After a long walk around the city’s area in an invisible, undetectable form, Randidly sat at one of the low benches of Carthak’s food market. The place was bustling with the sound of feet on stone, children’s laughter, and the hiss and spit of frying oil. Randidly’s eyes traced the completely cleared room, large enough to be a football stadium from old Earth. Twisting paths lined by bamboo stalls made the place a labyrinth, aside from the hundred or so tables and benches that formed the center of the room.

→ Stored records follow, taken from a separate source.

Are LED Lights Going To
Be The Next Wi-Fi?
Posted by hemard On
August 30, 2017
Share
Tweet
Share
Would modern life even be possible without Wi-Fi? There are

It was designed this way on purpose, Randidly realized. So you would have to walk past food on the way in and on the way out if you chose to eat in the center. And Randidly had noticed that a lot of the foodstuffs near the edges of the market were tiny finger foods. Meatballs on skewers or carefully cultivated and flavorful moss hanging on parchment paper. Small things with cheap prices that were easy to justify.

It wasn’t perhaps Randidly’s favorite food groups, but he could understand why some of these Earth Golems and assorted other refugees that had fled to Carthak would be tempted by one more snack before they headed home. Or perhaps they were meant as a gift to bring home to a friend or a loved one as a show of affection…

Randidly looked dubiously down at the thin black eels that swam around in his soup. With a grimace, he scooped one up and sucked it down. To his surprise, the thing seemed to shiver and then melt on his tongue into the warm and rich taste of fat. The soup itself was rather cool, with a minty taste. To be honest, it reminded Randidly of eating lamb chops, in a weird way. It possessed the same sort of flavor palette.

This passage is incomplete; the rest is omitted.